(DATA EXCERPTS begins)

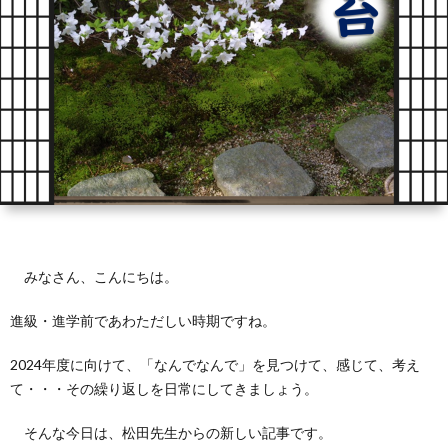
芽
育
と
は？
みなさん、こんにちは。
進級・進学前であわただしい時期ですね。
2024年度に向けて、「なんでなんで」を見つけて、感じて、考え
て・・・その繰り返しを日常にしてきましょう。
そんな今日は、松田先生からの新しい記事です。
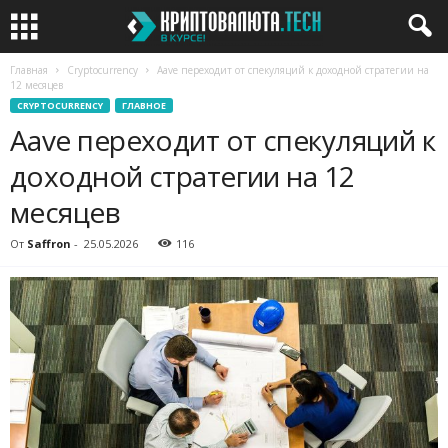
Главная
Cryptocurrency
Aave переходит от спекуляций к доходной стратегии на
12 месяцев
CRYPTOCURRENCY
ГЛАВНОЕ
Aave переходит от спекуляций к
доходной стратегии на 12
месяцев
От
Saffron
-
25.05.2026
116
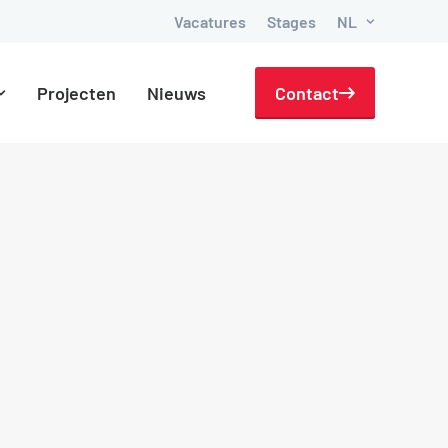
Vacatures
Stages
NL
Projecten
Nieuws
Contact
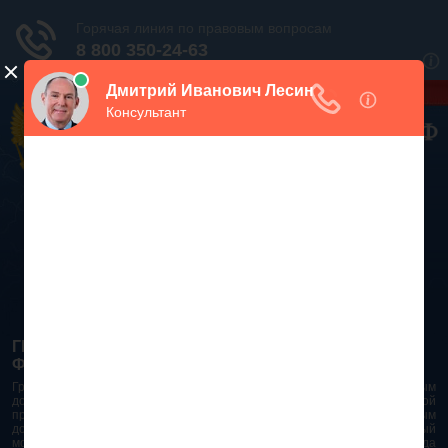
Дежурный юрист, звоните!
938-86-71
Москва и МО
(499)
467-34-68
СПб и ЛО
(812)
Все регионы
8 800 350-24-63
ГРАЖДАНСКИЙ КОДЕКС РОССИЙСКОЙ
ФЕДЕРАЦИИ 2026 - 2025
Гражданский Кодекс Российской Федерации является основным
документом правового поля в Российской Федерации. И именно по этой
причине в него часто вносят изменения. При работе с таким важным
документом необходимо убедиться в его актуальности на данный
момент. Разобраться во всех тонкостях и нюансах не всегда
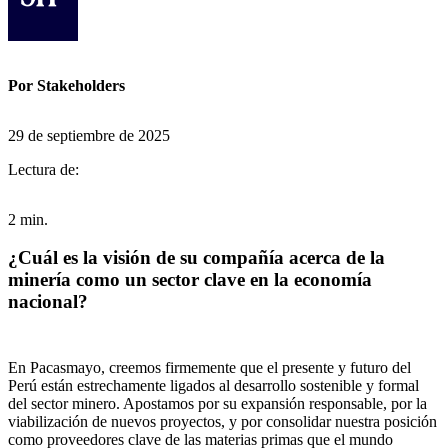
Por Stakeholders
29 de septiembre de 2025
Lectura de:
2 min.
¿Cuál es la visión de su compañía acerca de la
minería como un sector clave en la economía
nacional?
En Pacasmayo, creemos firmemente que el presente y futuro del
Perú están estrechamente ligados al desarrollo sostenible y formal
del sector minero. Apostamos por su expansión responsable, por la
viabilización de nuevos proyectos, y por consolidar nuestra posición
como proveedores clave de las materias primas que el mundo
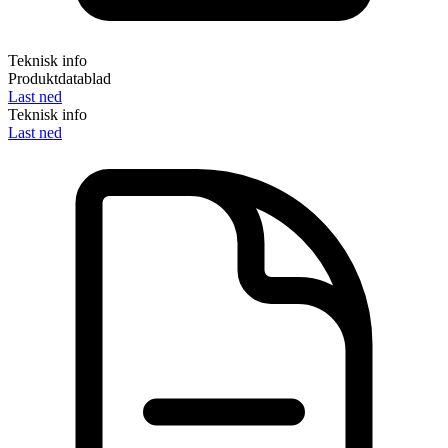
Teknisk info
Produktdatablad
Last ned
Teknisk info
Last ned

(DATA EXCERPTS ends)

▸ TASK DESCRIPTION: What lines above contain "доходной"? Copy them out.

▸ ANSWER BELOW:
Aave переходит от спекуляций к доходной стратегии на
доходной стратегии на 12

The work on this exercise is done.